Giełdy za oceanem rozpoczęły sesję niewielkimi wzrostami. Późniejsze wzrosty napędziły dane wyprzedzające w Stanach Zjednoczonych. Jak podała Conference Board amerykański indeks wyprzedzający koniunktury wzrósł w październiku o 0,9 proc. Indeks pokazuje, jak będzie sobie radzić amerykańska gospodarka w ciągu następnych 3-6 miesięcy. Wynik okazał się nieco lepszy od oczekiwań rynku – analitycy spodziewali się wzrostu tego wskaźnika o 0,6 proc. We wrześniu indeks wzrósł o 0,1 proc. po korekcie. Dało to jako takie podstawy do niewielkich wzrostów.

Jednak widać było, że inwestorzy obawiają się kupować. Rynki wciąż żyją niepewnością jaka zapanowała w Europie. Cała uwaga koncentruje się na zmianach rentowności 10-letnich obligacji Włoch i Hiszpanii. Tylko dzięki zakupom obligacji przez Europejski Bank Centralny udało się na koniec tygodnia utrzymać ich rentowność poniżej bariery 7 proc. Problem wciąż jednak pozostaje nierozwiązany.

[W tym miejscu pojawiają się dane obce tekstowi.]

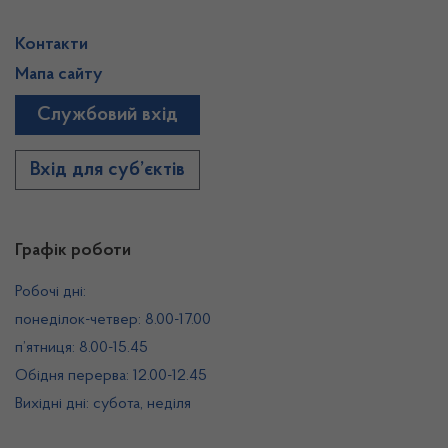
Контакти
Мапа сайту
Службовий вхід
Вхід для суб’єктів
Графік роботи
Робочі дні:
понеділок-четвер: 8.00-17.00
п’ятниця: 8.00-15.45
Обідня перерва: 12.00-12.45
Вихідні дні: субота, неділя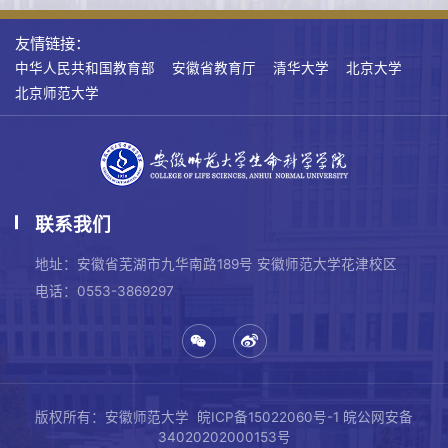
友情链接：
中华人民共和国教育部
安徽省教育厅
清华大学
北京大学
北京师范大学
联系我们
地址：安徽省芜湖市九华南路189号 安徽师范大学花津校区
电话：0553-3869297
版权所有：安徽师范大学
皖ICP备15022060号-1
皖公网安备
34020202000153号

Na zamknięciu Dow Jones Industrial wzrósł o 0,22 proc. do 11 796,16 pkt. Nasdaq Composite spadł o 0,60 proc. do 2572,50 pkt. Indeks S&P 500 zniżkował o 0,04 proc. do 1215,65 pkt.

O 2,57 proc. poszły w górę akcje spółki Hewlett-Packard, producenta m.in. komputerów i drukarek, a o 2 proc. koncernu lotniczego Boeing. Ponad 2 proc. straciły na wartości papiery koncernu naftowego Chevron.